LAWS(MPH)-2009-10-65

ASHOK KUMAR MALPANI Vs. STATE OF M P

Decided On October 22, 2009
ASH OK KUMAR MALPANI Appellant
V/S
STATE OF MADHYA PRADESH Respondents

JUDGEMENT

(1.) In this batch of writ petition, the centroidal issue that has been sought to be assiduously pyramided with immense gloss is that the amendments brought into force in the M. P. Municipal Corporation Act, 1956 (in short 'the 1956 Act') and the M. P. Municipalities Act, 1961 by the M. P. Nagar Palika Vidhi (Sanshodhan) Adhiniyam, 2007 as a consequence of which the reservation in favour of women has increased from 33% to 50%.in Municipal Corporations and Municipalities in the State of M. P. is unsustainable being violative of Arts. 14 and 15( 1) of the Constitution and as a sequitur thereof, Rule 3 of the Madhya Pradesh Municipalities (Reservation of Wards for Scheduled Castes, Scheduled Tribes, Other Backward Classes and Women) Rules, 1994 (for brevity 'the 1994 Rules') as amended vide notification dated 3-9-2007 is also unconstitutional. The aforesaid structure of the edifice has led to the prayer declaring the statutory provisions as ultra vires and quashment of the consequent notifications and orders. In spite of various range of asseverations of facts in the writ petitions, the learned counsel for the petitioners restricted the relief to the constitutional validity of the provisions pertaining to reservation for women and, therefore, the factual matrix as regards the said spectrum shall only be expo sited. For the sake of clarity and convenience, the facts in W. P. No. 8122/2009 are uncurtained and unfurled herein.
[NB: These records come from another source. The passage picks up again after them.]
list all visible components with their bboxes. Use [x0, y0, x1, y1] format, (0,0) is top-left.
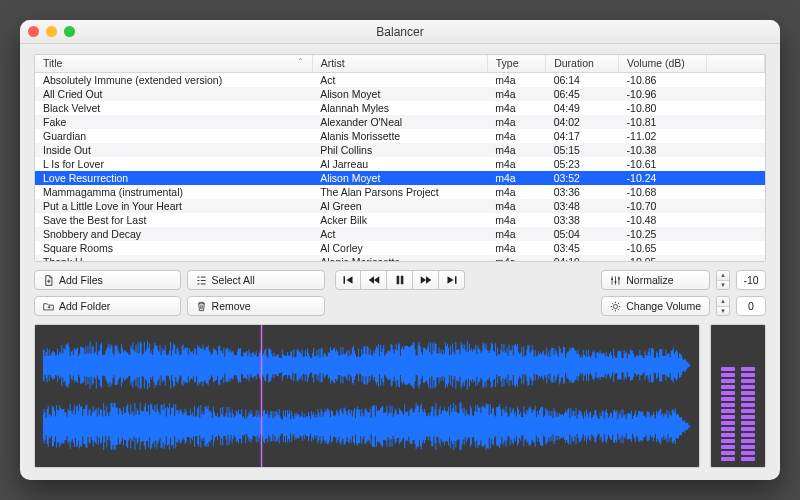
cell-artist: Alanis Morissette — [312, 255, 487, 263]
cell-type: m4a — [487, 115, 545, 129]
table-row[interactable]: Put a Little Love in Your HeartAl Greenm… — [35, 199, 765, 213]
col-title[interactable]: Title⌃ — [35, 55, 312, 72]
meter-bar-left — [721, 360, 735, 461]
table-row[interactable]: Absolutely Immune (extended version)Actm… — [35, 72, 765, 87]
change-volume-stepper[interactable]: ▲▼ — [716, 296, 730, 316]
cell-artist: Acker Bilk — [312, 213, 487, 227]
sort-asc-icon: ⌃ — [297, 57, 304, 66]
playhead[interactable] — [261, 325, 262, 467]
change-volume-button[interactable]: Change Volume — [601, 296, 710, 316]
add-files-button[interactable]: Add Files — [34, 270, 181, 290]
cell-title: Fake — [35, 115, 312, 129]
cell-artist: Act — [312, 72, 487, 87]
cell-artist: Al Jarreau — [312, 157, 487, 171]
cell-volume: -11.02 — [619, 129, 707, 143]
label: Remove — [212, 300, 251, 312]
cell-duration: 04:49 — [546, 101, 619, 115]
table-row[interactable]: L Is for LoverAl Jarreaum4a05:23-10.61 — [35, 157, 765, 171]
cell-volume: -10.24 — [619, 171, 707, 185]
cell-type: m4a — [487, 101, 545, 115]
cell-volume: -10.25 — [619, 227, 707, 241]
col-duration[interactable]: Duration — [546, 55, 619, 72]
lower-panel — [34, 324, 766, 468]
cell-title: Black Velvet — [35, 101, 312, 115]
normalize-button[interactable]: Normalize — [601, 270, 710, 290]
col-blank — [706, 55, 764, 72]
cell-type: m4a — [487, 185, 545, 199]
cell-artist: Al Corley — [312, 241, 487, 255]
table-header-row[interactable]: Title⌃ Artist Type Duration Volume (dB) — [35, 55, 765, 72]
cell-artist: Alison Moyet — [312, 171, 487, 185]
pause-button[interactable] — [387, 270, 413, 290]
cell-type: m4a — [487, 143, 545, 157]
window-title: Balancer — [20, 25, 780, 39]
table-row[interactable]: Mammagamma (instrumental)The Alan Parson… — [35, 185, 765, 199]
cell-volume: -10.86 — [619, 72, 707, 87]
list-icon — [196, 275, 207, 286]
table-row[interactable]: Black VelvetAlannah Mylesm4a04:49-10.80 — [35, 101, 765, 115]
cell-artist: Alexander O'Neal — [312, 115, 487, 129]
content: Title⌃ Artist Type Duration Volume (dB) … — [20, 44, 780, 480]
toolbar: Add Files Select All Add Folder Remove — [34, 270, 766, 316]
col-type[interactable]: Type — [487, 55, 545, 72]
cell-title: Guardian — [35, 129, 312, 143]
table-row[interactable]: GuardianAlanis Morissettem4a04:17-11.02 — [35, 129, 765, 143]
table-row[interactable]: Save the Best for LastAcker Bilkm4a03:38… — [35, 213, 765, 227]
normalize-value[interactable]: -10 — [736, 270, 766, 290]
cell-artist: The Alan Parsons Project — [312, 185, 487, 199]
waveform-view[interactable] — [34, 324, 700, 468]
cell-volume: -10.38 — [619, 143, 707, 157]
normalize-stepper[interactable]: ▲▼ — [716, 270, 730, 290]
label: Add Folder — [59, 300, 110, 312]
cell-duration: 04:02 — [546, 115, 619, 129]
cell-duration: 03:45 — [546, 241, 619, 255]
select-all-button[interactable]: Select All — [187, 270, 325, 290]
skip-forward-button[interactable] — [439, 270, 465, 290]
cell-volume: -10.65 — [619, 241, 707, 255]
cell-volume: -10.80 — [619, 101, 707, 115]
chevron-up-icon[interactable]: ▲ — [717, 271, 729, 281]
skip-back-button[interactable] — [335, 270, 361, 290]
minimize-icon[interactable] — [46, 26, 57, 37]
brightness-icon — [610, 301, 621, 312]
cell-artist: Phil Collins — [312, 143, 487, 157]
chevron-down-icon[interactable]: ▼ — [717, 281, 729, 290]
chevron-up-icon[interactable]: ▲ — [717, 297, 729, 307]
label: Add Files — [59, 274, 103, 286]
titlebar[interactable]: Balancer — [20, 20, 780, 44]
table-row[interactable]: Square RoomsAl Corleym4a03:45-10.65 — [35, 241, 765, 255]
table-row[interactable]: All Cried OutAlison Moyetm4a06:45-10.96 — [35, 87, 765, 101]
col-volume[interactable]: Volume (dB) — [619, 55, 707, 72]
cell-type: m4a — [487, 255, 545, 263]
col-artist[interactable]: Artist — [312, 55, 487, 72]
svg-point-0 — [611, 278, 613, 280]
table-row[interactable]: Love ResurrectionAlison Moyetm4a03:52-10… — [35, 171, 765, 185]
cell-duration: 03:52 — [546, 171, 619, 185]
close-icon[interactable] — [28, 26, 39, 37]
cell-title: Absolutely Immune (extended version) — [35, 72, 312, 87]
table-row[interactable]: Thank UAlanis Morissettem4a04:19-10.95 — [35, 255, 765, 263]
table-row[interactable]: Inside OutPhil Collinsm4a05:15-10.38 — [35, 143, 765, 157]
label: Normalize — [626, 274, 673, 286]
zoom-icon[interactable] — [64, 26, 75, 37]
cell-duration: 06:45 — [546, 87, 619, 101]
sliders-icon — [610, 275, 621, 286]
rewind-button[interactable] — [361, 270, 387, 290]
fast-forward-button[interactable] — [413, 270, 439, 290]
cell-volume: -10.95 — [619, 255, 707, 263]
cell-title: Put a Little Love in Your Heart — [35, 199, 312, 213]
change-volume-value[interactable]: 0 — [736, 296, 766, 316]
track-table[interactable]: Title⌃ Artist Type Duration Volume (dB) … — [34, 54, 766, 262]
remove-button[interactable]: Remove — [187, 296, 325, 316]
cell-type: m4a — [487, 213, 545, 227]
table-row[interactable]: FakeAlexander O'Nealm4a04:02-10.81 — [35, 115, 765, 129]
cell-title: Snobbery and Decay — [35, 227, 312, 241]
cell-volume: -10.48 — [619, 213, 707, 227]
transport-controls — [335, 270, 465, 290]
cell-duration: 04:19 — [546, 255, 619, 263]
chevron-down-icon[interactable]: ▼ — [717, 307, 729, 316]
add-folder-button[interactable]: Add Folder — [34, 296, 181, 316]
file-plus-icon — [43, 275, 54, 286]
cell-duration: 03:36 — [546, 185, 619, 199]
table-row[interactable]: Snobbery and DecayActm4a05:04-10.25 — [35, 227, 765, 241]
(2.) In the petition, the contents of Section 11 of the 1956 Act have been narrated and special reference has been made to sub-sections (3) and (4) indicating that prior to the amendment Act No. 16 of 2007, the said subsections provided reservation of one-third of total number of seats for women belonging to each category. It is set forth that Section 11 provides compartmentalised reservation for Scheduled Castes. Scheduled Tribes, Other Backward Classes and Women. The reservation made in favour of the women candidates is vertical inasmuch as the same is dependent on the final number of elected candidates in the election. In order to make special provisions for women, the Legislature had earlier provided reservation of one- third seats for candidates belonging to women category which was sufficient and adequate. Apart from the seats reserved for women, women also contest election from unreserved seats and succeed. There are instances where in the elections of local bodies, women candidates conteste d in unreserved seats and got elected against male candidates which goes a long way to show that reservation made prior to the amendment ensured proper and adequate representation of women in the municipal corporation. It is pleaded that in spite of the aforesaid, in subsections (3) and (4), in place of the words "not less than 1/3rd", the words ''as nearly as possible 50%" have been substituted. In view of the amendments carried out by the notification dated 3-9-2007, the Rules have been amended.

(3.) It is contended that the amendment in sub-section 11(3) and (4) and the corresponding amendment carried out in the rules creates a discrimination on the ground of sex which is impermissible under Arts. 14 and 15(1) of the Constitution of India. Though Art. 15(3), empowers the State to make special provisions for women, yet the said provision cannot be stretched to such an extent that it discriminates other classes in an arbitrary manner. It is put forth that the increase of reservation from one-third to 50% operates as discrimination as such a reservation is vertical and when counted along with the reservation meant for other classes, the total percentage of reservation would come to 75% which is contrary to the law laid down in Indra Sawhney and others v. Union of India and others, 1992 Supp (3) SCC 212. It is urged that the success of women candidates in elections reflects in a crystallized manner that the women candidates do not suffer any disparity which requires the further crutches of reservation. The increase of reservation from 1/3rd to half is not founded on any scientific or systematic study and there is no material to show that women need reservation to that extent for ensuring adequate representation in local self government. Such a reservation, it is contended, is irrational, arbitrary and smacks of total discrimination violating the basic facet of Article 14 of the Constitution.